Yet Trouble Came: David Low & "Very Well Alone"

Người đăng: Unknown on Thứ Tư, 24 tháng 3, 2010

1.

Things were bad, and then they got worse. I had no idea of how they could ever get better. It was so tough that I read the Book Of Job for comfort. I thought that if I could stare into that bleakness without Job's faith in God, I'd toughen myself up for the days and days and days to come.

But The Book Of Job is no text to test a lack of faith against.

"I was not in safety, neither had I rest, neither was I quiet; yet trouble came."

And it did.

2.

It was so cold that Christmas that I couldn't hold my palm flat against the window pane of my attic flat.

Why was I trying to keep my palm flat against that freezing glass?

Who knows?

3.

The days stayed that way for longer than I could tell you, and of course it felt like it lasted forever.

I started to consider charms. Icons. Symbols which, if they couldn't inspire me, could remind me that there was such a thing as inspiration.

I taped a C-90 of my very favourite records. I stacked my most beloved dozen books on the nesting table beside my bed. I spent money that I should have spent on food on photo-copying the 25 most moving panels from the comic books that had affected me most. I bought little Corinthian football figures of my favourite players from that season of 1995/6 and set them out in a 4-4-2 formation on the old dressing table. I picked the happiest, friendliest action figures I had packed away and set them out to smile their Super-Friends' smiles at me from the window sill.

And I took my ancient copy of David Low's magisterial cartoon "Very Well Alone", drawn for The Evening Standard in the most hopeless days of World War Two, and I placed it in a rickety little brass picture frame that I'd swapped in an Oxfam charity shop for some old academic text-books. And wherever I was, I'd quietly slip it from the plastic carrier bag I kept it in, and I'd stare at it.

And it would stare back.

4.

There's no hope in "Very Well Alone", but there is defiance. The odds are impossible, the enemy irresistible. The sea will wash the soldier away even before the swarms of bombers arrive. But my God that Tommy there is going to fight until he dies.

5.

Low drew the cartoon in June 1940, when the continent had fallen to the armies of Nazi Germany, when the invasion of Britain was considered by many to be imminent and inevitable and - perhaps - irresistible. The majority of the British Army had been successfully evacuated from mainland Europe, but it had been forced to leave pretty much all of its equipment behind. "I tingled when I drew it." Low would recall in his "Autobiography" of the cartoon, and it's easy to see why, for the cartoon is brilliantly audacious in its lack of consolation. It transmuted the spirit of Churchill's immortal speech to the House Of Parliament on June 4th 1940, though in the two weeks between that and the publication of "Very Well Alone", France had surrendered and the situation seemed immeasurably worse;

"We shall go on to the end ... we shall defend our island, whatever the cost may be, we shall fight on the beaches, we shall fight on the landing grounds, we shall fight in the fields and in the streets, we shall fight in the hills; we shall never surrender .... "

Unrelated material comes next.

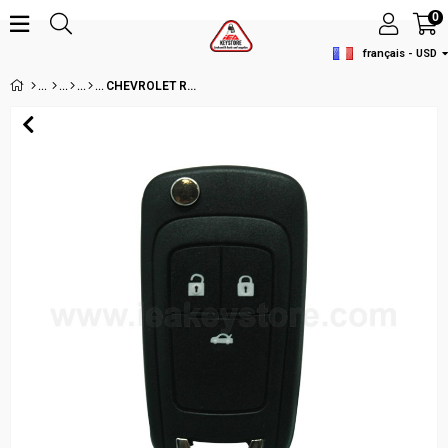
0
français - USD
CHEVROLET REMOTE CASE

And as time passed, I realised that what moved me so in Low's wonderful cartoon was the conviction that life wasn't about winning. It wasn't about survival. It wasn't about comfort or promise or boy-loses-girl or boy's-lost-friends or anything that I'd previously considered important.

It was all about defiance.

6.

I have no idea how things got better. Years had to pass, but they did. I never found what Camus called his "invincible summer", but eventually I got by.

7.

One year ago, my wife and I visited the Cartoon Museum in London's Little Russell Street. And there, to my surprise and amazement, I found the original of my other favourite cartoon of Low's from 1940, "All Behind You, Winston". I laughed out loud, and then I kept on laughing. It was so unexpected, and so inexpressibly precious. It was impossible to believe that this was the paper he'd worked on, the white paint and India ink he'd so skillfully applied, the finished work he'd have delivered to the Evening Standard's offices on May 13th 1940. And it was similarly impossible to drag myself away. I admire no artist, let alone no cartoonist, as I do David Low.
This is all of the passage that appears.